If you don’t know, it is a campaign aimed at encouraging women to share photo and video selfies of themselves with their lipstick smeared. The idea is to draw attention to the fact that the number of women who aren’t getting regular tests is falling.
- A smear isn’t just 5 minutes and easy for many women. As a sufferer of vaginismus it far from easy and pain free. I bled for 3 days after my last smear and had to return for a second attempt which I yelled and sobbed through. It wasn’t the GP’s fault but it is what it is – next time I may have to be drugged to get through it – fun eh! 2 in 1000 women suffer from vaginismus , probably more, but, ironically, they don’t report because of shame.
- Any woman who has been assaulted or raped, doesn’t find it easy. I don’t think I need to elaborate
- If a woman is embarrassed about going for a smear it is because the patriarchy teaches her to be ashamed of her body which, for X reason today, doesn’t conform to whatever is currently correct and attractive to men.
- If a woman is embarrassed about being hairy in particular, it is recognised to be related to the prevalence of hair-free women in porn. Which is in no small way related to the attraction of some men to pre-pubescent. Shave, or don’t shave – but it is important to recognise why shaving is a thing.
- The survey on which #smearforsmear is based (although I can’t get a copy of the original questions asked) also suggests not being able to, or wanting to, take time off of work is a significant barrier to accessing a smear. Are women in a position that they can’t look after their health without fearing reprisal or risking their employment? Why isn’t this the news?
- The survey also suggests that 26% of women can’t get an appointment even if they want to. Surely a result of the defunding of the NHS. And that bit isn’t making the news either…
- Also, mustn’t forget PSH-education is still dismissed as unnecessary and too embarrassing to teach (the irony), so of course women don’t understand their own bodies, the risks they face and how to stay healthy.
- And, yeurgh, women and lipstick…. It is a bit like #nomakeupselfie isn’t it? Let’s accept a stereotype while trying to fight something that is caused in no small part by stereotypes.

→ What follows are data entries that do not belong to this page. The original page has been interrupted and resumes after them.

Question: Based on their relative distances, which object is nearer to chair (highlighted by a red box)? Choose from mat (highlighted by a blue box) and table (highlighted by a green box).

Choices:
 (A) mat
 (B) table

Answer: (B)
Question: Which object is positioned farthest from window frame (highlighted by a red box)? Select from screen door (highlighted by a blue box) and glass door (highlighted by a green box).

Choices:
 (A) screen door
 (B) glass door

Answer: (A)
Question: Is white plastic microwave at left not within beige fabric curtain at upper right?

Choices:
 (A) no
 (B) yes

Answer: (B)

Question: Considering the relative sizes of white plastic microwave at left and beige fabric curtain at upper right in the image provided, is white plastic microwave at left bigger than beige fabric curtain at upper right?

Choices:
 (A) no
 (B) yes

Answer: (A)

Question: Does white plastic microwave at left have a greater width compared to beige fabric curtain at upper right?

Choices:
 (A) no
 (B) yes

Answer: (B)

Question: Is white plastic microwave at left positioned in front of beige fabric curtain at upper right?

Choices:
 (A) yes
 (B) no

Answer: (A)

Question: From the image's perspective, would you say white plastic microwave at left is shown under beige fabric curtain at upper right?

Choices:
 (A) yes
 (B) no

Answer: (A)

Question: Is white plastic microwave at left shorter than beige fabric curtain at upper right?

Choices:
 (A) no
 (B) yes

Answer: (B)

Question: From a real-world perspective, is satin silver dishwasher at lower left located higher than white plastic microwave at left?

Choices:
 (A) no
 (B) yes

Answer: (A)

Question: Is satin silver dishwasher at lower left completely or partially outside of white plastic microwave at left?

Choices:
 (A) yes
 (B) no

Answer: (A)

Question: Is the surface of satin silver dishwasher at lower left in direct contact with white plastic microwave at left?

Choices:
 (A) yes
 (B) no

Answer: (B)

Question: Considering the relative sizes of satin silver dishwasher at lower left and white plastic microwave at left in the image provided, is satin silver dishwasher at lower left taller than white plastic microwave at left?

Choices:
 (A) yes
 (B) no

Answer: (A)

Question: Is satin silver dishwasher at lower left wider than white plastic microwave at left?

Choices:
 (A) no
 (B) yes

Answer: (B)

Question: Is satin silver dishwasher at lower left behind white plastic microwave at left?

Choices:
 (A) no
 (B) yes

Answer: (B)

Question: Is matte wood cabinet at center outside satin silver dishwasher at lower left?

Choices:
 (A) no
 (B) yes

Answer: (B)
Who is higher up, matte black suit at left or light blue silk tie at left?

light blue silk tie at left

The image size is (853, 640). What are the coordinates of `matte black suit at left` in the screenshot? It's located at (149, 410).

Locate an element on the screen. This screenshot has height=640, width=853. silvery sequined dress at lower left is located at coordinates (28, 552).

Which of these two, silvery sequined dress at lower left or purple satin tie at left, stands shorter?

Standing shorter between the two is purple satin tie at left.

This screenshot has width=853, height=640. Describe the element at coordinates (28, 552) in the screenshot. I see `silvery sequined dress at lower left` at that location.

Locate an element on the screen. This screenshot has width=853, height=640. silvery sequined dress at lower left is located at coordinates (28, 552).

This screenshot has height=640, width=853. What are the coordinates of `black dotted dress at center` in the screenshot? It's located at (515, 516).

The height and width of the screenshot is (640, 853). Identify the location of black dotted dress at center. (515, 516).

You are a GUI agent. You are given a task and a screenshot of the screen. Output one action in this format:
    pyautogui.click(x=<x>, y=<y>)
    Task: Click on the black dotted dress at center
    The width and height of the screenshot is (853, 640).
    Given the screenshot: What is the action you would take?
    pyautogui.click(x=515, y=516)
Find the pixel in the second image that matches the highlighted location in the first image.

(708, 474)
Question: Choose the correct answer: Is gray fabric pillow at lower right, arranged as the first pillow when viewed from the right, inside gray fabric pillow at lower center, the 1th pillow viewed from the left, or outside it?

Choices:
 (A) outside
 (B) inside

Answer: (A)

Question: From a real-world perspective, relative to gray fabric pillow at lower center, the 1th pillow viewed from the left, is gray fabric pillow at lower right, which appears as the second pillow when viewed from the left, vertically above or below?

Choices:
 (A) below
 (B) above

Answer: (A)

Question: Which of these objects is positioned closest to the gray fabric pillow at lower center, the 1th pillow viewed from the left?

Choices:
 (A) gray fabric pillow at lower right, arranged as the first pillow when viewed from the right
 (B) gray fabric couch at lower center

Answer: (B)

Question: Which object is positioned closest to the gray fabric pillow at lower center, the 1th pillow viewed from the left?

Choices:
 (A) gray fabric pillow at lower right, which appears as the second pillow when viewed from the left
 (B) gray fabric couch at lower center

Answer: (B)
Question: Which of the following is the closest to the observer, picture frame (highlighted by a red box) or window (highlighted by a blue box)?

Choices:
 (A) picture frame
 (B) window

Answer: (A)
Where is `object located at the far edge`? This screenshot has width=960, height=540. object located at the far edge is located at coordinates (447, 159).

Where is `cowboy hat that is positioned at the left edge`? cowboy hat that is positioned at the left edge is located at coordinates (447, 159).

So yes, sharing a selfie might make a point to some women about how important detection is. But sadly can also trivialise the real reasons women don’t/can’t get smears by normalising the ‘they’re embarrassed because they’re vain’ or ‘lazy’ or ‘uneducated’.
There is so much good stuff in the work that has been done. I’m just once again disheartened that the messaging and ‘call to action’ is missing a huge opportunity, and could have focused more on the fact local heath services are not doing anything to improve access to smears, or educating women as to the reasons to have them.
So this all smacks of victim blaming.